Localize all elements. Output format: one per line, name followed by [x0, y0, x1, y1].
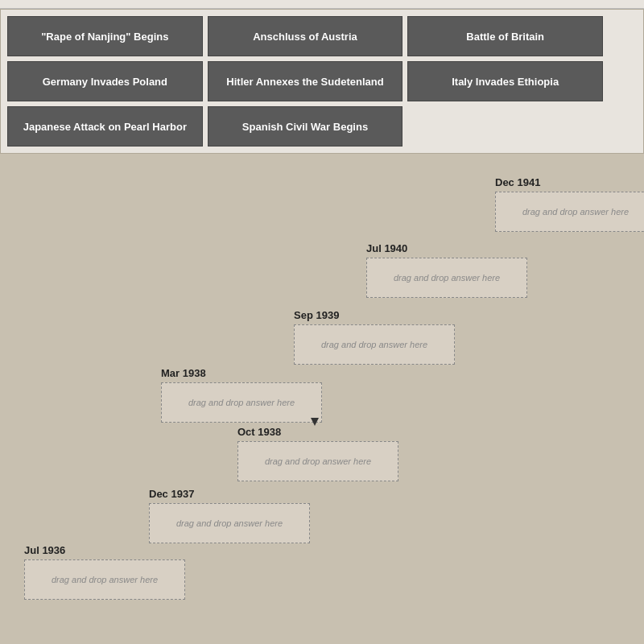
item-card-spanish-civil-war[interactable]: Spanish Civil War Begins — [208, 106, 403, 147]
timeline-entry-jul-1936: Jul 1936drag and drop answer here — [24, 544, 185, 600]
timeline-entry-dec-1941: Dec 1941drag and drop answer here — [495, 176, 644, 232]
item-bank-grid: "Rape of Nanjing" BeginsAnschluss of Aus… — [7, 16, 603, 147]
timeline-entry-oct-1938: Oct 1938drag and drop answer here — [237, 426, 398, 481]
drop-zone-dec-1937[interactable]: drag and drop answer here — [149, 503, 310, 543]
drop-zone-oct-1938[interactable]: drag and drop answer here — [237, 441, 398, 481]
timeline-label-oct-1938: Oct 1938 — [237, 426, 398, 438]
timeline-entry-dec-1937: Dec 1937drag and drop answer here — [149, 488, 310, 543]
item-card-rape-of-nanjing[interactable]: "Rape of Nanjing" Begins — [7, 16, 203, 56]
drop-zone-mar-1938[interactable]: drag and drop answer here — [161, 382, 322, 423]
timeline-label-dec-1941: Dec 1941 — [495, 176, 644, 188]
item-card-hitler-annexes[interactable]: Hitler Annexes the Sudetenland — [208, 61, 403, 101]
timeline-entry-jul-1940: Jul 1940drag and drop answer here — [366, 242, 527, 298]
timeline-label-mar-1938: Mar 1938 — [161, 367, 322, 379]
item-card-japanese-attack[interactable]: Japanese Attack on Pearl Harbor — [7, 106, 203, 147]
drop-zone-sep-1939[interactable]: drag and drop answer here — [294, 324, 455, 365]
timeline-label-jul-1936: Jul 1936 — [24, 544, 185, 556]
drop-zone-jul-1940[interactable]: drag and drop answer here — [366, 258, 527, 298]
item-card-anschluss-austria[interactable]: Anschluss of Austria — [208, 16, 403, 56]
timeline-area: Dec 1941drag and drop answer hereJul 194… — [0, 162, 644, 621]
item-card-battle-of-britain[interactable]: Battle of Britain — [407, 16, 603, 56]
item-card-italy-invades-ethiopia[interactable]: Italy Invades Ethiopia — [407, 61, 603, 101]
item-bank-header — [0, 0, 644, 9]
item-card-germany-invades-poland[interactable]: Germany Invades Poland — [7, 61, 203, 101]
timeline-label-dec-1937: Dec 1937 — [149, 488, 310, 500]
item-bank-container: "Rape of Nanjing" BeginsAnschluss of Aus… — [0, 9, 644, 154]
timeline-entry-mar-1938: Mar 1938drag and drop answer here — [161, 367, 322, 423]
drop-zone-jul-1936[interactable]: drag and drop answer here — [24, 559, 185, 600]
drop-zone-dec-1941[interactable]: drag and drop answer here — [495, 192, 644, 232]
timeline-label-sep-1939: Sep 1939 — [294, 309, 455, 321]
timeline-entry-sep-1939: Sep 1939drag and drop answer here — [294, 309, 455, 365]
cursor-indicator — [311, 418, 319, 426]
timeline-label-jul-1940: Jul 1940 — [366, 242, 527, 254]
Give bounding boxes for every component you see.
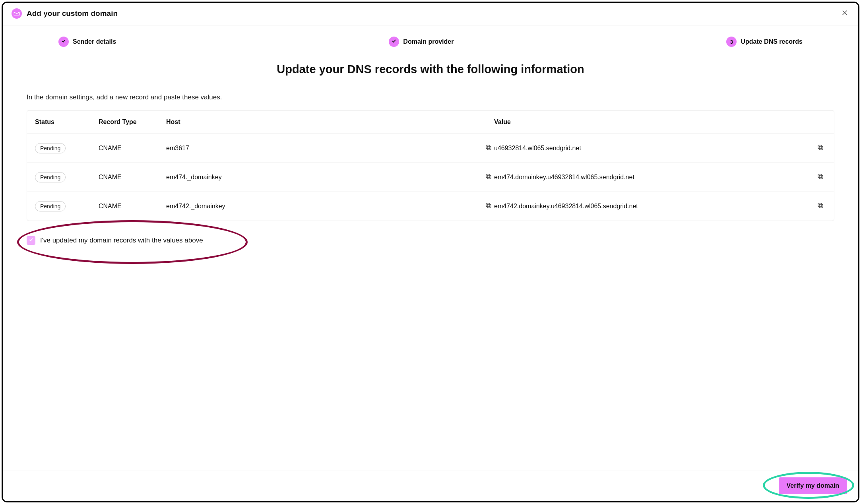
value-cell: u46932814.wl065.sendgrid.net xyxy=(494,145,802,152)
copy-icon xyxy=(485,173,492,182)
value-cell: em474.domainkey.u46932814.wl065.sendgrid… xyxy=(494,174,802,181)
host-cell: em474._domainkey xyxy=(166,174,474,181)
copy-icon xyxy=(817,173,824,182)
host-cell: em4742._domainkey xyxy=(166,203,474,210)
svg-rect-11 xyxy=(818,203,822,207)
confirm-label-text: I've updated my domain records with the … xyxy=(40,236,203,244)
dialog-header: Add your custom domain xyxy=(3,3,858,25)
copy-value-button[interactable] xyxy=(815,172,826,183)
copy-host-button[interactable] xyxy=(483,172,494,183)
dialog-title: Add your custom domain xyxy=(27,9,840,18)
col-header-value: Value xyxy=(494,118,802,126)
close-icon xyxy=(841,9,848,18)
copy-icon xyxy=(485,144,492,153)
copy-value-button[interactable] xyxy=(815,201,826,212)
host-cell: em3617 xyxy=(166,145,474,152)
status-badge: Pending xyxy=(35,172,66,182)
check-icon xyxy=(391,38,397,45)
table-row: Pending CNAME em3617 u46932814.wl065.sen… xyxy=(27,134,834,163)
record-type-cell: CNAME xyxy=(99,174,166,181)
step-update-dns[interactable]: 3 Update DNS records xyxy=(726,37,803,47)
step-3-number: 3 xyxy=(730,39,733,45)
step-2-circle xyxy=(389,37,399,47)
svg-rect-8 xyxy=(487,204,491,208)
svg-rect-2 xyxy=(819,146,823,150)
verify-domain-button[interactable]: Verify my domain xyxy=(779,477,847,494)
step-3-circle: 3 xyxy=(726,37,737,47)
svg-rect-5 xyxy=(486,174,490,178)
close-button[interactable] xyxy=(840,9,849,18)
stepper: Sender details Domain provider 3 Update … xyxy=(27,37,834,47)
stepper-line xyxy=(125,42,380,42)
confirm-checkbox-label[interactable]: I've updated my domain records with the … xyxy=(27,236,834,245)
value-cell: em4742.domainkey.u46932814.wl065.sendgri… xyxy=(494,203,802,210)
copy-icon xyxy=(485,202,492,211)
copy-icon xyxy=(817,202,824,211)
table-row: Pending CNAME em4742._domainkey em4742.d… xyxy=(27,192,834,221)
dialog-footer: Verify my domain xyxy=(3,471,858,501)
page-heading: Update your DNS records with the followi… xyxy=(27,63,834,76)
app-logo-icon xyxy=(12,8,22,19)
dialog-body: Sender details Domain provider 3 Update … xyxy=(3,25,858,471)
svg-rect-4 xyxy=(487,175,491,179)
table-header-row: Status Record Type Host Value xyxy=(27,110,834,134)
svg-rect-7 xyxy=(818,174,822,178)
step-1-circle xyxy=(58,37,69,47)
confirm-row: I've updated my domain records with the … xyxy=(27,234,834,265)
record-type-cell: CNAME xyxy=(99,203,166,210)
svg-rect-3 xyxy=(818,145,822,149)
record-type-cell: CNAME xyxy=(99,145,166,152)
status-badge: Pending xyxy=(35,143,66,153)
step-2-label: Domain provider xyxy=(403,38,454,45)
step-1-label: Sender details xyxy=(73,38,116,45)
svg-rect-0 xyxy=(487,146,491,150)
check-icon xyxy=(28,237,34,244)
dns-records-table: Status Record Type Host Value Pending CN… xyxy=(27,110,834,221)
stepper-line xyxy=(462,42,718,42)
step-3-label: Update DNS records xyxy=(741,38,803,45)
svg-rect-6 xyxy=(819,175,823,179)
col-header-host: Host xyxy=(166,118,474,126)
col-header-record-type: Record Type xyxy=(99,118,166,126)
svg-rect-9 xyxy=(486,203,490,207)
svg-rect-10 xyxy=(819,204,823,208)
step-sender-details[interactable]: Sender details xyxy=(58,37,116,47)
page-instruction: In the domain settings, add a new record… xyxy=(27,93,834,101)
confirm-checkbox[interactable] xyxy=(27,236,35,245)
check-icon xyxy=(61,38,66,45)
copy-icon xyxy=(817,144,824,153)
col-header-status: Status xyxy=(35,118,99,126)
dialog-frame: Add your custom domain Sender details Do… xyxy=(2,2,859,502)
status-badge: Pending xyxy=(35,201,66,211)
table-row: Pending CNAME em474._domainkey em474.dom… xyxy=(27,163,834,192)
copy-host-button[interactable] xyxy=(483,143,494,154)
step-domain-provider[interactable]: Domain provider xyxy=(389,37,454,47)
copy-host-button[interactable] xyxy=(483,201,494,212)
svg-rect-1 xyxy=(486,145,490,149)
copy-value-button[interactable] xyxy=(815,143,826,154)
══════════════════════════════
Your instructions:
Pull every line containing "close" out of the records.

Reply:
close-icon xyxy=(841,9,848,18)
close-button[interactable] xyxy=(840,9,849,18)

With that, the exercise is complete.